Памятник зайцу в Михайловском весьма условен, точно он слеплен из папье-маше. Это свойство современных меморий: все они сделаны как будто в шутку, обезвешены и ненастоящи. В этом смысле заяц на постаменте ничем не отличается от той же «златой цепи на дубе том» — вон она, повисла на ветке, наподобие детских качелей. Дуб растет за забором у одного из домов в Михайловском, это, наверное, запасник здешнего музея. Или это липа? Не важно, дуб или липа, все одно «липа»: на дерево закинули «цепь», не иначе, в ожидании школьного утренника. Цитата из Александра Пушкина праздно болтается на ветру. Таков же и заяц: символ, штука для показа по телевизору.

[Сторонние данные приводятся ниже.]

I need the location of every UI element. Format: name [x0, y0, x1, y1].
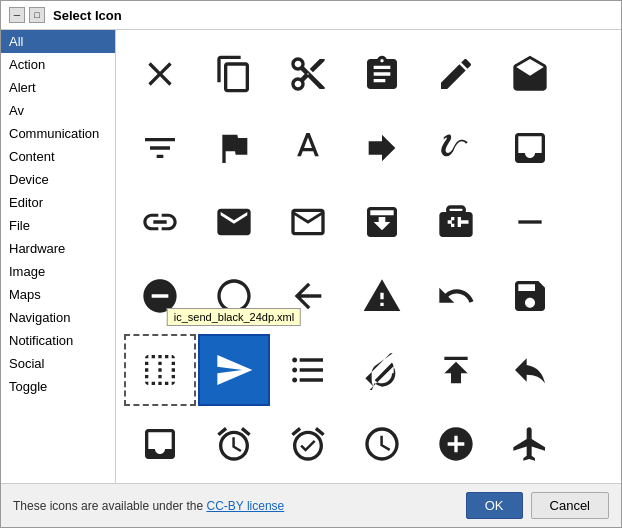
icon-cell-reply[interactable]	[494, 334, 566, 406]
icon-cell-add-circle[interactable]	[420, 408, 492, 480]
flight-icon	[510, 424, 550, 464]
sidebar-item-file[interactable]: File	[1, 214, 115, 237]
bottom-bar: These icons are available under the CC-B…	[1, 483, 621, 527]
icon-cell-filter-list[interactable]	[124, 112, 196, 184]
drafts-icon	[510, 54, 550, 94]
icon-cell-content-copy[interactable]	[198, 38, 270, 110]
sidebar-item-notification[interactable]: Notification	[1, 329, 115, 352]
maximize-button[interactable]: □	[29, 7, 45, 23]
license-prefix: These icons are available under the	[13, 499, 203, 513]
icon-cell-send[interactable]: ic_send_black_24dp.xml	[198, 334, 270, 406]
icon-cell-inbox2[interactable]	[124, 408, 196, 480]
title-bar-buttons: ─ □	[9, 7, 45, 23]
icon-cell-close[interactable]	[124, 38, 196, 110]
sidebar-item-editor[interactable]: Editor	[1, 191, 115, 214]
content-copy-icon	[214, 54, 254, 94]
sidebar-item-navigation[interactable]: Navigation	[1, 306, 115, 329]
sidebar-item-communication[interactable]: Communication	[1, 122, 115, 145]
icon-cell-format-color-text[interactable]	[272, 112, 344, 184]
report-problem-icon	[362, 276, 402, 316]
icon-cell-battery-60[interactable]	[346, 482, 418, 483]
icon-cell-mail[interactable]	[198, 186, 270, 258]
flag-icon	[214, 128, 254, 168]
minimize-button[interactable]: ─	[9, 7, 25, 23]
arrow-back-icon	[288, 276, 328, 316]
icon-cell-format-color-reset[interactable]	[346, 334, 418, 406]
icon-cell-gesture[interactable]	[420, 112, 492, 184]
remove-icon	[510, 202, 550, 242]
icon-cell-mail-outline[interactable]	[272, 186, 344, 258]
work-icon	[436, 202, 476, 242]
remove-circle-icon	[140, 276, 180, 316]
icon-cell-battery-std[interactable]	[494, 482, 566, 483]
mail-icon	[214, 202, 254, 242]
format-color-reset-icon	[362, 350, 402, 390]
filter-list-icon	[140, 128, 180, 168]
icon-cell-battery-30[interactable]	[272, 482, 344, 483]
icon-cell-work[interactable]	[420, 186, 492, 258]
sidebar-item-content[interactable]: Content	[1, 145, 115, 168]
sidebar-item-action[interactable]: Action	[1, 53, 115, 76]
icon-cell-battery-80[interactable]	[420, 482, 492, 483]
link-icon	[140, 202, 180, 242]
format-color-text-icon	[288, 128, 328, 168]
icon-cell-link[interactable]	[124, 186, 196, 258]
license-text: These icons are available under the CC-B…	[13, 499, 284, 513]
inbox2-icon	[140, 424, 180, 464]
sidebar-item-hardware[interactable]: Hardware	[1, 237, 115, 260]
sidebar-item-maps[interactable]: Maps	[1, 283, 115, 306]
sidebar-item-toggle[interactable]: Toggle	[1, 375, 115, 398]
icon-cell-flag[interactable]	[198, 112, 270, 184]
main-area: AllActionAlertAvCommunicationContentDevi…	[1, 30, 621, 483]
content-cut-icon	[288, 54, 328, 94]
radio-button-icon	[214, 276, 254, 316]
icon-cell-remove-circle[interactable]	[124, 260, 196, 332]
icon-cell-inbox[interactable]	[494, 112, 566, 184]
icon-cell-publish[interactable]	[420, 334, 492, 406]
select-all-icon	[140, 350, 180, 390]
icon-cell-access-time[interactable]	[346, 408, 418, 480]
undo-icon	[436, 276, 476, 316]
button-group: OK Cancel	[466, 492, 609, 519]
icon-cell-drafts[interactable]	[494, 38, 566, 110]
reply-icon	[510, 350, 550, 390]
cancel-button[interactable]: Cancel	[531, 492, 609, 519]
icon-cell-forward[interactable]	[346, 112, 418, 184]
icon-cell-flight[interactable]	[494, 408, 566, 480]
format-list-bulleted-icon	[288, 350, 328, 390]
icon-cell-radio-button[interactable]	[198, 260, 270, 332]
sidebar-item-alert[interactable]: Alert	[1, 76, 115, 99]
icon-cell-report-problem[interactable]	[346, 260, 418, 332]
create-icon	[436, 54, 476, 94]
icon-cell-alarm-on[interactable]	[272, 408, 344, 480]
icon-cell-create[interactable]	[420, 38, 492, 110]
sidebar-item-device[interactable]: Device	[1, 168, 115, 191]
ok-button[interactable]: OK	[466, 492, 523, 519]
icon-cell-remove[interactable]	[494, 186, 566, 258]
forward-icon	[362, 128, 402, 168]
icon-cell-move-to-inbox[interactable]	[346, 186, 418, 258]
icon-cell-content-cut[interactable]	[272, 38, 344, 110]
icon-cell-alarm[interactable]	[198, 408, 270, 480]
sidebar-item-av[interactable]: Av	[1, 99, 115, 122]
icon-cell-select-all[interactable]	[124, 334, 196, 406]
icon-cell-battery-20[interactable]	[198, 482, 270, 483]
icon-cell-save[interactable]	[494, 260, 566, 332]
icon-cell-flight-off[interactable]	[124, 482, 196, 483]
license-link-text: CC-BY license	[206, 499, 284, 513]
sidebar-item-all[interactable]: All	[1, 30, 115, 53]
icon-cell-undo[interactable]	[420, 260, 492, 332]
icon-cell-format-list-bulleted[interactable]	[272, 334, 344, 406]
sidebar-item-image[interactable]: Image	[1, 260, 115, 283]
mail-outline-icon	[288, 202, 328, 242]
icon-grid-container[interactable]: ic_send_black_24dp.xml	[116, 30, 621, 483]
icon-cell-assignment[interactable]	[346, 38, 418, 110]
assignment-icon	[362, 54, 402, 94]
license-link[interactable]: CC-BY license	[206, 499, 284, 513]
sidebar-item-social[interactable]: Social	[1, 352, 115, 375]
inbox-icon	[510, 128, 550, 168]
save-icon	[510, 276, 550, 316]
dialog-title: Select Icon	[53, 8, 122, 23]
icon-cell-arrow-back[interactable]	[272, 260, 344, 332]
send-icon	[214, 350, 254, 390]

Событие для него — для всех нас — уже произошло, и это событие не бунт, не демонстрации на Сенатской. Это — возвращение России из Петербурга в Москву, из государства в царство, из «полуострова» Европы — домой, на материк. Так повело страну слово, указатель которого всегда был для нее важнее доводов рассудка.